Let me ask you a simple question. What is the rudimentary purpose behind investing in mutual funds? Simple question, right? And it’s got a simple answer: allowing your ‘extra’ money to grow, albeit at a certain risk. Every investor is clear about what he wants from his investments – a profit. Why is it then that he fails to protect the profits that he’s already made? One of the reasons is one of the seven sins: greed. Isn’t it ludicrous to take money out of an investment that has the potential to get you more? Well, not really.

Ideally, investors should book profits regularly simply because good times can turn bad. It’s better to buy an umbrella in advance rather than get caught in a sudden downpour. But we are all so happy making hay while the sun shines that we forget to prepare ourselves for the rains. And this is where ICICI Prudential Mutual Fund has decided to help investors out.

The AMC’s new offering—Target Returns Fund—has a facility by which investors can book profits automatically. In this fund, gains made above a certain trigger percentage get redeemed automatically from the fund and are switched to a fixed income fund, which is chosen beforehand.
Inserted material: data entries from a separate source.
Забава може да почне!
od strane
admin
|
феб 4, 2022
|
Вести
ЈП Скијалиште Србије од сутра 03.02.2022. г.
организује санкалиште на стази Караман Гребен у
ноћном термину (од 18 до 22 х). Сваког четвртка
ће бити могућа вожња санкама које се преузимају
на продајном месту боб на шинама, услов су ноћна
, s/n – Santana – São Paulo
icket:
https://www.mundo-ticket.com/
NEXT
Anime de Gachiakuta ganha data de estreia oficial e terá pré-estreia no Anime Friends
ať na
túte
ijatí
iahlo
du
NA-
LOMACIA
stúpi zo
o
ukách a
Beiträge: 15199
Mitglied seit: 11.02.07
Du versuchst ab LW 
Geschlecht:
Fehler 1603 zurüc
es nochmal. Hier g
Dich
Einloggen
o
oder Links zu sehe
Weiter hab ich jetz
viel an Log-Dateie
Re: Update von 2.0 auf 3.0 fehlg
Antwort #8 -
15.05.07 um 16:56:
The investor can choose trigger percentages of 10, 12, 20, 50 or 100. Whenever the gains since the initial investment or since the last trigger cross this percentage, the money gets switched.
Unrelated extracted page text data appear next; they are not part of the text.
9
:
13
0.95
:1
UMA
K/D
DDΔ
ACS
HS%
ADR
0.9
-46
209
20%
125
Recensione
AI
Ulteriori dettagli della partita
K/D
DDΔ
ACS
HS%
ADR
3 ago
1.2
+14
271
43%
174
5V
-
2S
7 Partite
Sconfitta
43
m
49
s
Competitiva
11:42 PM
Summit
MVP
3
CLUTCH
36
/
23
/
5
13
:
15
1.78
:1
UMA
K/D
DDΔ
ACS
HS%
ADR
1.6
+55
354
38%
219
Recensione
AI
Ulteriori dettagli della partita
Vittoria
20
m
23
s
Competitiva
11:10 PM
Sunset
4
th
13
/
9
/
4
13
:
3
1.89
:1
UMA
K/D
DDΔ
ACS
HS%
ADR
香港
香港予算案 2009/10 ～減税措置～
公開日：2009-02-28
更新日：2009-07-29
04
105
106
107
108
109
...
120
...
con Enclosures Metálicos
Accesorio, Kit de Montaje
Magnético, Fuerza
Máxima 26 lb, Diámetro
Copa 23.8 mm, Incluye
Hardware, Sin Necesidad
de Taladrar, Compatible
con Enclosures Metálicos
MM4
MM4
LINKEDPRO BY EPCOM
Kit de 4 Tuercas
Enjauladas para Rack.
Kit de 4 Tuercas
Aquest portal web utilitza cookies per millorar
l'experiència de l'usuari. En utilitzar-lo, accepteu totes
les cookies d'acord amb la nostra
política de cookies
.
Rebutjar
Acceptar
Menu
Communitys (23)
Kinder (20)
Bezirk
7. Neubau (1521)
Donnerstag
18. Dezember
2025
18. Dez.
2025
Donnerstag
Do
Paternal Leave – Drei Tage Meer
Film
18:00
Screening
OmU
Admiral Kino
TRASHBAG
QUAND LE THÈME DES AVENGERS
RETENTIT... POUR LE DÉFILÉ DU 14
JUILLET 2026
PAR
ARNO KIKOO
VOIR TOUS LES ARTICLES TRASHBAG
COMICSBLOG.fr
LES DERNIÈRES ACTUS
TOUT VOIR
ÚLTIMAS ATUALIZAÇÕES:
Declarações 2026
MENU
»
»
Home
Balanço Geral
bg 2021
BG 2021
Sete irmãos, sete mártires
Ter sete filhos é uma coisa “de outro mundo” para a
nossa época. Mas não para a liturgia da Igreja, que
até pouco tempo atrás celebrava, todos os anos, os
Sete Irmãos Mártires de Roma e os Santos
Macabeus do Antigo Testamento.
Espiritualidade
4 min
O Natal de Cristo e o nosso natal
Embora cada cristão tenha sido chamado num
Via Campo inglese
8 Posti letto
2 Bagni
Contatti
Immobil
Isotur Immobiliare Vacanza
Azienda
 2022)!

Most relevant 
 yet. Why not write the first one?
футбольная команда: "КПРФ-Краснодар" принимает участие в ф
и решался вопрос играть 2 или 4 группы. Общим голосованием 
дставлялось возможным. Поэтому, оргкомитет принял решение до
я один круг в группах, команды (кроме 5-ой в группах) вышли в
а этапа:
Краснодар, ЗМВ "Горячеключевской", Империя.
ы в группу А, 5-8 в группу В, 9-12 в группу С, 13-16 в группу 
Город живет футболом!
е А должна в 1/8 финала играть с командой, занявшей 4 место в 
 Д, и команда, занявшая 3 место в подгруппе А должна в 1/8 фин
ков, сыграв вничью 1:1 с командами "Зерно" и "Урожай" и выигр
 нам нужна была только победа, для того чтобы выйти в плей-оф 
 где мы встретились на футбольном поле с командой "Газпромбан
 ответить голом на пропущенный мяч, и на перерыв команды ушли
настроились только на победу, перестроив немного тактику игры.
Effectively, the fund seeks to automatically emulate an investor who regularly books profits and shifts those profits to a safer investment. The various percentages that one can choose depend upon one’s risk profile. To find out if such automated profit booking will work or not, Value Research carried out a simulation to test the hypothesis. We based our simulation on this fund’s benchmark, the BSE 100 index. We assumed that on January 1, 2000, an investor put in Rs 1 lakh in such a fund. This hypothetical fund had the same trigger rules, which were tested at the various percentages available to the investor. We also assumed that the triggered switches would transfer the gains to ICICI Prudential Income Fund, which is one of the choices available.
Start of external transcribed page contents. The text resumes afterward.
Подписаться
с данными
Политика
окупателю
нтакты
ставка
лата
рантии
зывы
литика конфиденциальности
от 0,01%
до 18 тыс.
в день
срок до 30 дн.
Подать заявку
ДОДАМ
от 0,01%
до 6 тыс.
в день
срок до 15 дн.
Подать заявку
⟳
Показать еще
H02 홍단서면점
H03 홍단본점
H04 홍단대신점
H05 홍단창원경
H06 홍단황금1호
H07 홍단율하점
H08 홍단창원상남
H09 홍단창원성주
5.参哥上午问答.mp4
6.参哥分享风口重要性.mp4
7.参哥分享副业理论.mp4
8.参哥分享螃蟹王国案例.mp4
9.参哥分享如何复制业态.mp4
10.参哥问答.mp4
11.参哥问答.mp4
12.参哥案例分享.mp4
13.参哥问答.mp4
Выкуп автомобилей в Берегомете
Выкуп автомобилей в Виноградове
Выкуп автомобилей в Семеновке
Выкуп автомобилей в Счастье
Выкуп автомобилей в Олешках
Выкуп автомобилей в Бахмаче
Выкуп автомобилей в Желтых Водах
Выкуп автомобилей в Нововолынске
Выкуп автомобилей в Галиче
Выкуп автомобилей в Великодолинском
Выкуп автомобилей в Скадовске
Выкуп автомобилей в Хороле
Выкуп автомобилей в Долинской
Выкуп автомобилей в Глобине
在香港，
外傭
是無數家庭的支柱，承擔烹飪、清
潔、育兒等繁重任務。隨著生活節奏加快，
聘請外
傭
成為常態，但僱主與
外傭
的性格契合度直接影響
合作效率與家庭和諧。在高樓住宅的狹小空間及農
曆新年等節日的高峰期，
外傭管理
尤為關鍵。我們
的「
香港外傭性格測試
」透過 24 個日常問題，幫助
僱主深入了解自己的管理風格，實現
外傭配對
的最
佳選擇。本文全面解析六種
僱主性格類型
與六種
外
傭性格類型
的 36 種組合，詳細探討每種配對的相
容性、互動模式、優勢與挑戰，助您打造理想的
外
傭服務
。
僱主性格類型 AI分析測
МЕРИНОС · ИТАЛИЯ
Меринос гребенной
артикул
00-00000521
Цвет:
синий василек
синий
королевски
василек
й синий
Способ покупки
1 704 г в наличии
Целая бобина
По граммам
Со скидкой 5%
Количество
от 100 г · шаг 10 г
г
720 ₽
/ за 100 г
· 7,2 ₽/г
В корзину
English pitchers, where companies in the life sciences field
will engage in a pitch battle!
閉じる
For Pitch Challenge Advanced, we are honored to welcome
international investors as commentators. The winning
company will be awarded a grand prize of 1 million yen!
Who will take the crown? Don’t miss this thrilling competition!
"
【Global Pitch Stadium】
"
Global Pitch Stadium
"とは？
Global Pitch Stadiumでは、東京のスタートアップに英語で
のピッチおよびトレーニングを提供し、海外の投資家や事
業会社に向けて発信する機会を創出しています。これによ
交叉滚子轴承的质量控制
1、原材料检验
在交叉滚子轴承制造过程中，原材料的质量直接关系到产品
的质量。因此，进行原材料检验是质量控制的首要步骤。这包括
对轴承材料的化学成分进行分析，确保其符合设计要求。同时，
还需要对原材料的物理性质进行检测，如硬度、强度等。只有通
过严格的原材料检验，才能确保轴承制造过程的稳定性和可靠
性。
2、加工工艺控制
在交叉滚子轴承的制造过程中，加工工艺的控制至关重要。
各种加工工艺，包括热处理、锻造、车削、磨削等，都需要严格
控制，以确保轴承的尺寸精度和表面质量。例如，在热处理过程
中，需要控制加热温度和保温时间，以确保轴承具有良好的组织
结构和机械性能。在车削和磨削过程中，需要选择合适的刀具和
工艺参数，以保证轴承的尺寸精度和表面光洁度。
In our simulation, we found that at the trigger level of 10%, the investors’ Rs 1 lakh would have grown to a total of Rs 2.73 lakh. The equity portion (the amount that stayed in the BSE 100 fund) was at about Rs 48,000, while the booked profits in the income fund had grown to about Rs 2.26 lakh. In the BSE 100 fund itself, the money would have grown to Rs 1.94 lakh. However, the real story is in how the money grew and was saved from reducing. In the BSE 100 itself, the Rs 1 lakh would have grown to about Rs 4.05 lakh at the January 2008 peak of the markets and then collapsed to a trough of Rs 1.63 lakh. In the profit-booking mode, the early-2008 peak was just Rs 2.9 lakh from which the value fell no lower than about Rs 2.4 lakh at the worst time.

As is clearly evident from the simulation, this new fund’s approach is decidedly low-risk. It might not produce ground-breaking gains, but it most certainly will earn you reasonable returns and protect them as well. The best part about it is the automated approach. What we can’t make ourselves do, the machines will do that for us effectively. The fact that our profits get booked regularly by themselves is clearly the highest selling point of this approach.

It’s like moving around with a ubiquitous umbrella above our heads. A few raindrops might fall on us, but we’ll be saved from getting drenched.